= Shannon Trust =

UK charity promoting literacy in prisons

The Shannon Trust provides adults who have had negative early life educational experiences with a second chance at learning to read and obtain numeracy skills.

== Founding ==

The Shannon Trust was founded in 1997 by Christopher Morgan MBE, a farmer from Sussex. In the early 1990s he joined a pen friend scheme run by the Prison Reform Trust and began corresponding with a life sentenced prisoner, Tom Shannon.
Through Shannon's letters, Morgan learned about prison life and about the shocking levels of poor literacy amongst prisoners. In 1995 the letters were put together in a book titled, Invisible Crying Tree. The royalties from the sale of the book were used to found the Shannon Trust.

== Reading plan ==

Morgan took his idea for the Shannon Reading Plan to the Director General of the Prison Service who was sceptical and challenged him to make it work in HMP Wandsworth, a notoriously busy prison in London. It took a further three years of experimentation before the Shannon Reading Plan really started to impact on the lives of non-reading prisoners.

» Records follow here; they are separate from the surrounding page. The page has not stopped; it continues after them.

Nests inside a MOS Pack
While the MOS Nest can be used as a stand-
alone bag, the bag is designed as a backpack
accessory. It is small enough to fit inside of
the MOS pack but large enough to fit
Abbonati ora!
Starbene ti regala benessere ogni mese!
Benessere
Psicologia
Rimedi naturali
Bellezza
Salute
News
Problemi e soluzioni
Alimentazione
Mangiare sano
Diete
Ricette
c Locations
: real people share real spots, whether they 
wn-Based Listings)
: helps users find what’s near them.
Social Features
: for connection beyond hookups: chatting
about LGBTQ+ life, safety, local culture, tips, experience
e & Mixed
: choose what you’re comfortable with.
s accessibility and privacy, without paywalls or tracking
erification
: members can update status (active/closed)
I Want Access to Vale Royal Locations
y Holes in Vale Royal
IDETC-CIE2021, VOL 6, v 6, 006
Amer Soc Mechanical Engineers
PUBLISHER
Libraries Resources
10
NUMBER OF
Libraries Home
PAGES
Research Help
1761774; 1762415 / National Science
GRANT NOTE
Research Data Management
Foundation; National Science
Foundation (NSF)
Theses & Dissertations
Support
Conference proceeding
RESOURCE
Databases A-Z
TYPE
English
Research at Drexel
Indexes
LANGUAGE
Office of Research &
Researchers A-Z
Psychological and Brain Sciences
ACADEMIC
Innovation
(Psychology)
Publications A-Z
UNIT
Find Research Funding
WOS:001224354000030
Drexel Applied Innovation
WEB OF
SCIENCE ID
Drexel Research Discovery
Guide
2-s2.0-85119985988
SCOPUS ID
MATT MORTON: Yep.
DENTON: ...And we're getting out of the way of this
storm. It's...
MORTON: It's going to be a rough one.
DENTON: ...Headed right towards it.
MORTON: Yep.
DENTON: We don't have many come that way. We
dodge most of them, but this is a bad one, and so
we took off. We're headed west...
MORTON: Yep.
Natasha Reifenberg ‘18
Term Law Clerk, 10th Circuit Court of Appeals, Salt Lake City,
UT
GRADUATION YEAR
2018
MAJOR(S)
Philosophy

In 2001, Neil Lodge, a prison officer at HMP Wandsworth, took an interest in the Shannon Reading Plan and by the end of the year he had developed a workable plan and produced 48 new readers. Lodge observed that those involved not only benefited from learning to read but also from increased confidence, raised self-esteem and improved behaviour.

The major breakthrough came through the discovery of ‘Toe by Toe’ which is designed to help children and adults learn to read from the beginning. The Shannon Trust Reading Plan is a peer mentoring programme that encourages and supports prisoners who can read to give one-to-one support to prisoners who struggle to read. The Reading Plan, which runs in almost every prison in England, Wales and Northern Ireland, now uses Turning Pages, a reading programmed developed by the Trust specifically for adults in custody.

== Charitable status ==

The Shannon Trust has been granted charitable funding from many sources. Christopher Morgan and the Shannon Trust have won awards for their contribution to learning in prisons, including The Longford Prize in 2004 and the Centre for Social Justice award in 2005.